I'm not sure that there's any particular net market failure caused by imperfect information among Western consumers. My basic model has two offsetting effects: consumers don't really know what goes into the sausage, but they're also prone to believe that banning sweatshops leads to kids in schools rather than kids in malaria-ridden fields or in garbage dumps. It is way way easier to get Western consumers outraged about working conditions in third world countries than it is to get them to think hard about policies that might do more good than harm. And first-world manufacturers and unions are quick to jump in with entrepreneurial policy proposals that look nice while raising rivals' costs.

And so I worry about the risk of making workers in third world factories worse off as they see things. I'm sure Bill worries about that too; we may just be disagreeing on how far above the ideal floor any minimum-standards campaign would wind up pushing things. 


  1. If rising urbanisation brings a lot of workers to cities in Bangladesh (as in China and other developing nations) and sweatshop work is one of the best available jobs then surely the pool of willing workers is greater than the number of positions (hence the low wages). Given all of this, is it really fair to assume that worker preferences have much influence over the job market?

  2. Are you hanging the case on that people make errors in moving to the city in the first place and word not getting back to others in the countryside?

  3. I'm saying that if garment industry work is their best option then surely they aren't in a position to negotiate better conditions. This really hinges on how scarce workers are. I looked into the statistics briefly but the grey market obfuscates accurate employment numbers.

    Most of the garment workers are young migrants from rural areas (90% are women, who have limited job options in rural areas). They send remittances back to their families so it follows that they must be able to communicate too. So I don't think they are moving in error.

  4. I'm assuming zero negotiating ability on the part of the workers. Say that every company makes take-it-or-leave-it offers and that no worker has huge expectations of that he'll get lots of offers. Suppose that workers will be happy taking a $1 pay cut in order to get another unit of safety. If it takes less than $1 to provide that unit of safety, then the company that offers the bundle with lower pay and more safety gets its pick of workers. And once we're at equilibrium, people have sorted across firms offering different safety/wage bundles. As you've noted, migrants expect to be better off by moving to the city; they could choose to stay in the country. The bundle they're then choosing has to be one that's preferred to the reversion option.

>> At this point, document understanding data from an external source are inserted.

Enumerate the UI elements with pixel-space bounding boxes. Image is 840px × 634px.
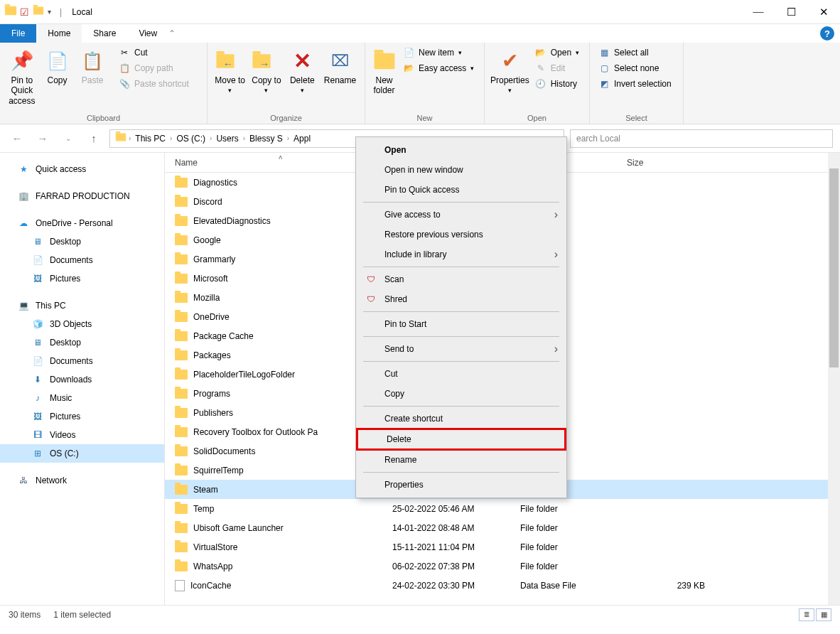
easy-access-button[interactable]: 📂Easy access ▾ [400,61,478,75]
qat-checkbox-icon[interactable]: ☑ [20,6,29,18]
new-item-icon: 📄 [403,47,414,58]
close-button[interactable]: ✕ [807,0,840,24]
table-row[interactable]: Ubisoft Game Launcher14-01-2022 08:48 AM… [165,518,840,537]
paste-shortcut-button[interactable]: 📎Paste shortcut [116,77,201,91]
select-none-button[interactable]: ▢Select none [596,61,681,75]
minimize-button[interactable]: — [742,0,775,24]
nav-recent-dropdown[interactable]: ⌄ [58,134,78,142]
sidebar-item-farrad[interactable]: 🏢FARRAD PRODUCTION [0,187,164,205]
scrollbar-thumb[interactable] [829,168,839,367]
view-large-button[interactable]: ▦ [816,608,831,621]
cm-pin-start[interactable]: Pin to Start [356,314,566,334]
tab-share[interactable]: Share [82,24,127,43]
open-icon: 📂 [535,47,546,58]
qat-dropdown-icon[interactable]: ▾ [48,8,51,16]
invert-selection-button[interactable]: ◩Invert selection [596,77,681,91]
properties-button[interactable]: ✔ Properties▾ [490,45,529,95]
navigation-pane[interactable]: ★Quick access 🏢FARRAD PRODUCTION ☁OneDri… [0,153,165,605]
cm-properties[interactable]: Properties [356,475,566,495]
cm-open[interactable]: Open [356,140,566,160]
nav-up-button[interactable]: ↑ [84,132,104,144]
sidebar-item[interactable]: 🧊3D Objects [0,315,164,333]
pin-quick-access-button[interactable]: 📌 Pin to Quick access [6,45,38,106]
cm-restore-versions[interactable]: Restore previous versions [356,225,566,245]
status-selected: 1 item selected [53,610,111,620]
copy-to-button[interactable]: → Copy to▾ [249,45,283,95]
history-button[interactable]: 🕘History [532,77,588,91]
sidebar-item[interactable]: 📄Documents [0,251,164,269]
move-to-button[interactable]: ← Move to▾ [213,45,247,95]
help-icon[interactable]: ? [820,26,834,41]
table-row[interactable]: WhatsApp06-02-2022 07:38 PMFile folder [165,557,840,576]
sidebar-item[interactable]: ♪Music [0,389,164,407]
new-item-button[interactable]: 📄New item ▾ [400,45,478,60]
tab-view[interactable]: View [127,24,168,43]
file-name: Publishers [193,408,233,418]
file-type: File folder [520,504,627,514]
sidebar-network[interactable]: 🖧Network [0,471,164,490]
cm-cut[interactable]: Cut [356,364,566,384]
cm-rename[interactable]: Rename [356,450,566,470]
file-name: Package Cache [193,331,254,341]
rename-button[interactable]: ⌧ Rename [321,45,359,85]
crumb-appdata[interactable]: Appl [291,132,313,145]
cm-send-to[interactable]: Send to [356,339,566,359]
search-input[interactable]: earch Local [570,129,833,148]
sidebar-this-pc[interactable]: 💻This PC [0,296,164,315]
crumb-os-c[interactable]: OS (C:) [173,132,208,145]
vertical-scrollbar[interactable] [828,153,840,605]
qat-folder-icon[interactable] [32,6,45,18]
file-date: 06-02-2022 07:38 PM [392,562,520,571]
sidebar-item-os-c[interactable]: ⊞OS (C:) [0,444,164,463]
sidebar-item[interactable]: 🖥Desktop [0,232,164,251]
sidebar-quick-access[interactable]: ★Quick access [0,160,164,178]
sidebar-item[interactable]: 🖥Desktop [0,333,164,352]
crumb-users[interactable]: Users [213,132,241,145]
new-folder-button[interactable]: New folder [371,45,397,96]
cm-include-library[interactable]: Include in library [356,245,566,264]
group-label-clipboard: Clipboard [6,112,201,124]
cm-scan[interactable]: 🛡Scan [356,269,566,289]
maximize-button[interactable]: ☐ [775,0,807,24]
open-button[interactable]: 📂Open ▾ [532,45,588,60]
nav-back-button[interactable]: ← [7,132,27,144]
folder-icon [175,446,188,456]
file-name: Ubisoft Game Launcher [193,523,284,533]
copy-path-button[interactable]: 📋Copy path [116,61,201,75]
table-row[interactable]: Temp25-02-2022 05:46 AMFile folder [165,499,840,518]
select-all-button[interactable]: ▦Select all [596,45,681,60]
crumb-user[interactable]: Blessy S [247,132,286,145]
table-row[interactable]: VirtualStore15-11-2021 11:04 PMFile fold… [165,537,840,557]
cm-copy[interactable]: Copy [356,384,566,404]
nav-forward-button[interactable]: → [33,132,53,144]
crumb-this-pc[interactable]: This PC [132,132,168,145]
cm-open-new-window[interactable]: Open in new window [356,160,566,180]
delete-button[interactable]: ✕ Delete▾ [286,45,318,95]
sidebar-item[interactable]: 🖼Pictures [0,269,164,288]
pc-icon: 💻 [17,301,30,311]
cm-give-access[interactable]: Give access to [356,205,566,225]
col-size[interactable]: Size [627,158,719,168]
tab-home[interactable]: Home [36,24,82,43]
edit-button[interactable]: ✎Edit [532,61,588,75]
shield-icon: 🛡 [365,274,377,284]
sidebar-item[interactable]: 🎞Videos [0,426,164,444]
sidebar-item[interactable]: 📄Documents [0,352,164,370]
collapse-ribbon-icon[interactable]: ⌃ [168,28,176,38]
paste-button[interactable]: 📋 Paste [76,45,109,85]
sidebar-onedrive[interactable]: ☁OneDrive - Personal [0,214,164,232]
videos-icon: 🎞 [31,430,44,440]
table-row[interactable]: IconCache24-02-2022 03:30 PMData Base Fi… [165,576,840,595]
cm-create-shortcut[interactable]: Create shortcut [356,409,566,429]
cm-delete[interactable]: Delete [358,430,564,448]
music-icon: ♪ [31,393,44,403]
copy-button[interactable]: 📄 Copy [41,45,74,85]
file-date: 24-02-2022 03:30 PM [392,581,520,591]
view-details-button[interactable]: ≣ [799,608,814,621]
tab-file[interactable]: File [0,24,36,43]
cm-shred[interactable]: 🛡Shred [356,289,566,309]
sidebar-item[interactable]: 🖼Pictures [0,407,164,426]
cm-pin-quick-access[interactable]: Pin to Quick access [356,180,566,200]
cut-button[interactable]: ✂Cut [116,45,201,60]
sidebar-item[interactable]: ⬇Downloads [0,370,164,389]
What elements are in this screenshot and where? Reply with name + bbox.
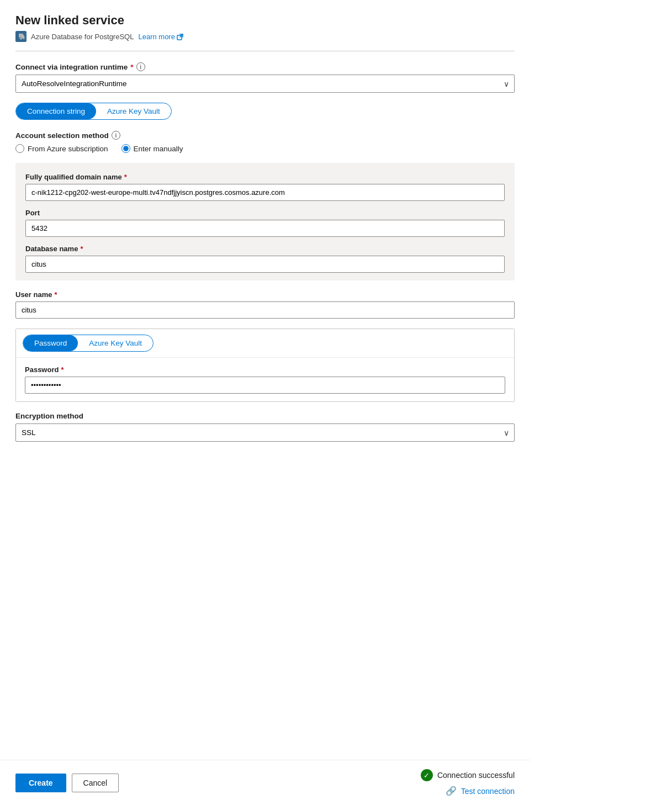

    What breaks it is if employers are chiseling on the level of safety that they're actually providing.

  5. "you want the retailers not to be enforcing minimum safety floors but rather to be providing accurate information to workers about real safety risks and about safety conditions in other potential places of employment. "

    You may not want them enforcing global safety floors. But I would think that enforcing the floor provided by local regulation would be relatively independent of the Western-wishful-thinking problem, so there's not an obvious problem with Western retailers acting to (help) enforce the relevant local safety standards.

  6. Yeah, but you can also make the argument that if everybody's fully informed about the floor, then they should be able to contract around it.